The theme for diabetes awareness month and World Diabetes Day 2022 is “Access to Diabetes Care,” which The Light Diabetes Organisation says remains its core activity in its efforts to provide quality care for Nigerians living with diabetes while also creating awareness of its growing increase in the country.
“We are, therefore, encouraging everyone including people living with diabetes and their family members to seize the opportunity of this exercise to know their status and how to care for people living with the condition.
“It’s also an opportunity for people to know their status, especially given findings that 1 out of every 2 persons living with diabetes do not know they have it.

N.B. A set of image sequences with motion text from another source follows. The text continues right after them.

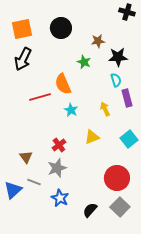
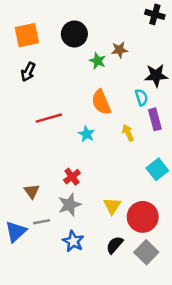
black star: (118, 57) -> (156, 75), moved
black arrow: (23, 59) -> (28, 72), size x0.7
green star: (84, 62) -> (98, 61), moved
orange semicircle: (63, 84) -> (101, 102), moved
yellow triangle: (92, 137) -> (112, 206), moved, turned -35
gray line: (34, 182) -> (41, 222), turned -32
black semicircle: (90, 210) -> (115, 245), moved

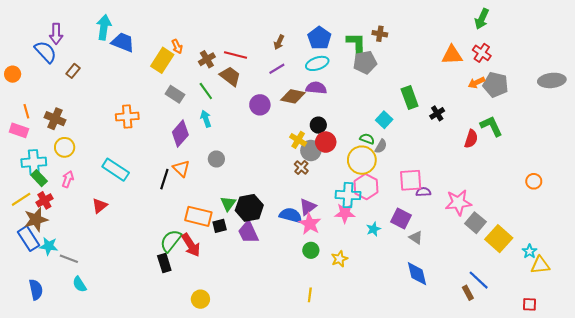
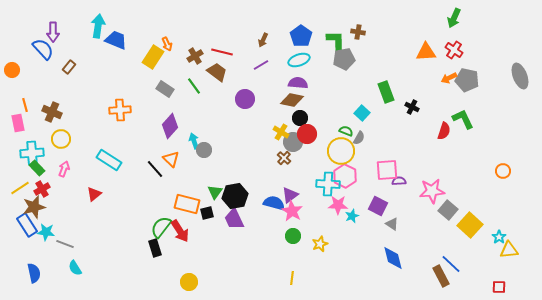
gray ellipse: (552, 80) -> (520, 76), turned 75
brown diamond: (293, 96) -> (292, 100), moved
black cross: (437, 113) -> (412, 107), turned -32
cyan arrow: (206, 119) -> (194, 141), moved
pink rectangle: (19, 130) -> (18, 123), turned 60
black line: (164, 179) -> (155, 169), turned -60
pink star: (345, 213) -> (338, 205), moved
brown rectangle: (468, 293) -> (441, 276), size x1.5

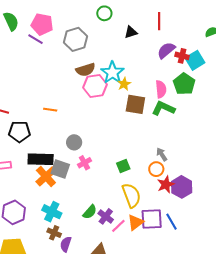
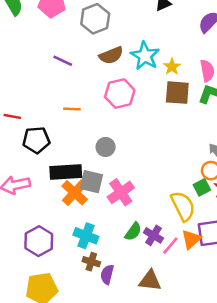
purple line: (36, 39) -> (63, 61), moved
yellow star: (124, 84) -> (172, 67), moved
pink hexagon: (95, 86) -> (120, 94), moved
pink cross: (84, 163) -> (121, 192), moved, size x1.5
green square: (123, 166) -> (202, 187), moved

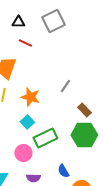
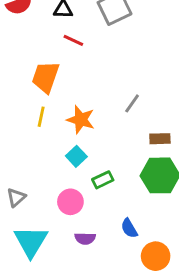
brown rectangle: (84, 110) -> (160, 139), turned -48
green rectangle: (45, 138) -> (103, 180), size x0.6

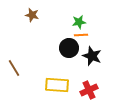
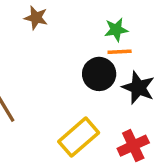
yellow rectangle: (57, 85) -> (79, 137), turned -45

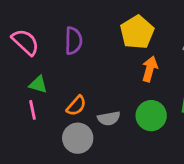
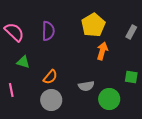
pink line: (33, 110) -> (11, 90), moved
green circle: (151, 116) -> (109, 99), moved
gray semicircle: (109, 118) -> (86, 86), moved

Yet, early detection of diabetes remains crucial in the prevention of deadly complications,” the statement read in parts.
It further noted that persons with uncontrolled diabetes would develop a wide range of complications linked with the disease, some of which could lead to lengthy hospital stays, blindness, foot amputation or death.
According to The Light Diabetes Organisation, they want people living with diabetes to know that it can be controlled and should not be allowed to result in the numerous complications associated with it.
“The exercise serve as an avenue for them to have their feet checked to prevent the growing problem of diabetes. Not only that, it also provide access to basic information on how to live with the condition and stay healthy all year round”, the statement further said.